## TASK GOAL
Below are the records; copy exactly the stretch from the line containing "for First Aid, CPR, and" through the line containing "Apr 01, 2022, 5:54 PM", both ends included, and nothing else.

[[ DATASET EXTRACT open ]]

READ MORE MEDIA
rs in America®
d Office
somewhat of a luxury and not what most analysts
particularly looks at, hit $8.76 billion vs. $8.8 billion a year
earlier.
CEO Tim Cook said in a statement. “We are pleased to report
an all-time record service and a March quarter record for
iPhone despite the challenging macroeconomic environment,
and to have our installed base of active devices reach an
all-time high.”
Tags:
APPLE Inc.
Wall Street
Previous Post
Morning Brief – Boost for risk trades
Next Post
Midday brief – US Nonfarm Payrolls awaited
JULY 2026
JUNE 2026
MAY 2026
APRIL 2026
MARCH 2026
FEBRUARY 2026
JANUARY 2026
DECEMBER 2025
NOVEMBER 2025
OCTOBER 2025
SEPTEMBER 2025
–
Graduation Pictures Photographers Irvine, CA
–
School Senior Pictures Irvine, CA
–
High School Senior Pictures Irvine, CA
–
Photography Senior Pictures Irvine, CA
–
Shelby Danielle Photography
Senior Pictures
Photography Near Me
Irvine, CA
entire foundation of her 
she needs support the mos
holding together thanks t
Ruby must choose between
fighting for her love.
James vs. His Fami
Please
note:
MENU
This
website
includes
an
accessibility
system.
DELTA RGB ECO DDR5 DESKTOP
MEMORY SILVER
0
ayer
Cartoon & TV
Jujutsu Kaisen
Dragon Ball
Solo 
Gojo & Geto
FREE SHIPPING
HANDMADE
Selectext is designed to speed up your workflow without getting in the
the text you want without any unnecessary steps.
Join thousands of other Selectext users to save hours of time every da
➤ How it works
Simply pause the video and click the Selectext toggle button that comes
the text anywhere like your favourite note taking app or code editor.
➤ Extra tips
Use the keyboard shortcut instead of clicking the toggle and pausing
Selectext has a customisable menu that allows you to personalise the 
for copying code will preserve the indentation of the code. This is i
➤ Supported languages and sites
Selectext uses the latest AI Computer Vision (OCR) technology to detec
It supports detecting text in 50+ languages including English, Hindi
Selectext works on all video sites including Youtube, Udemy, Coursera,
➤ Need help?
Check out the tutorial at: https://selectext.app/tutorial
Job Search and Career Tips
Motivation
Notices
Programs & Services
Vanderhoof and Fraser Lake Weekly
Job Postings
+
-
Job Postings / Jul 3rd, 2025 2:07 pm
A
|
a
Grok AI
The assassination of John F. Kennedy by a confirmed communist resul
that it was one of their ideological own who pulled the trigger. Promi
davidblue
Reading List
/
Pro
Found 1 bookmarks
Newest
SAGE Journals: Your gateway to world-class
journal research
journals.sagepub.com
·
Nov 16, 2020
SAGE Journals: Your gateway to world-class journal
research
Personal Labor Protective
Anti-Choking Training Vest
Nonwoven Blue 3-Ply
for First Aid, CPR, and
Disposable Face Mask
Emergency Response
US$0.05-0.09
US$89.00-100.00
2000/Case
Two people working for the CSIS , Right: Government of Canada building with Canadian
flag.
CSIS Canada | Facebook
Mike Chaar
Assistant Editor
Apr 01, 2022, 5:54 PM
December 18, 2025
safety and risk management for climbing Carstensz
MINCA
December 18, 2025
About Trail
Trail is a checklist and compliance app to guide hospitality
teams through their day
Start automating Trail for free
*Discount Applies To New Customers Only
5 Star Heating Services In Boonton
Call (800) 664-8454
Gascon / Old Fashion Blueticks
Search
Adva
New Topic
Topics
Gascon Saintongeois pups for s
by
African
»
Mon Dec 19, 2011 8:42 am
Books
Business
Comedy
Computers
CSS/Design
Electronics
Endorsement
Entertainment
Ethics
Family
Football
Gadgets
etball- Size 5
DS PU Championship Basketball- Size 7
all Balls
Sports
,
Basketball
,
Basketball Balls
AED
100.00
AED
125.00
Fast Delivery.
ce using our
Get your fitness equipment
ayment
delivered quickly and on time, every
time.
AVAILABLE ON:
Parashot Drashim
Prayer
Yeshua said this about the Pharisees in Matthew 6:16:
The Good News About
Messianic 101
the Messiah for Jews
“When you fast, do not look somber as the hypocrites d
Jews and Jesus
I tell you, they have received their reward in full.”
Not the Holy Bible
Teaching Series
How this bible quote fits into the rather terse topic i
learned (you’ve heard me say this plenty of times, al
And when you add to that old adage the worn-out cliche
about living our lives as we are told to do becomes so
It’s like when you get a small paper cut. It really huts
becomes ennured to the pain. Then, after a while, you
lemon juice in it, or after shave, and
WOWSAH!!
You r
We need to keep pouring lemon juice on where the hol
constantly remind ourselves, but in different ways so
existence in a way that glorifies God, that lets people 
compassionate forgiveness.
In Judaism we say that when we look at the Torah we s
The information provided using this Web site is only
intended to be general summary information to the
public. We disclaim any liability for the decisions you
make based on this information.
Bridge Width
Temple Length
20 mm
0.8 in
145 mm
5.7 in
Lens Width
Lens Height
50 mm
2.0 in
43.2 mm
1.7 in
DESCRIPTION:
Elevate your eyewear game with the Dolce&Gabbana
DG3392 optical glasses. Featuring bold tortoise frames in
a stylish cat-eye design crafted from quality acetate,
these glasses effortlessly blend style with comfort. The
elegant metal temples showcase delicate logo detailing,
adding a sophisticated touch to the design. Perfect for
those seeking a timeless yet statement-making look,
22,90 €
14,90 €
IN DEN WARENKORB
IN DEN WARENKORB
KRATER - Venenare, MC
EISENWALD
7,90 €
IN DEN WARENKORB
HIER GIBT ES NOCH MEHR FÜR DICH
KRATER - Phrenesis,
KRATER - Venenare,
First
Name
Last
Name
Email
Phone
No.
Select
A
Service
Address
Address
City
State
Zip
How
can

[[ DATASET EXTRACT closed ]]

## TASK OUTPUT
for First Aid, CPR, and
Disposable Face Mask
Emergency Response
US$0.05-0.09
US$89.00-100.00
2000/Case
Two people working for the CSIS , Right: Government of Canada building with Canadian
flag.
CSIS Canada | Facebook
Mike Chaar
Assistant Editor
Apr 01, 2022, 5:54 PM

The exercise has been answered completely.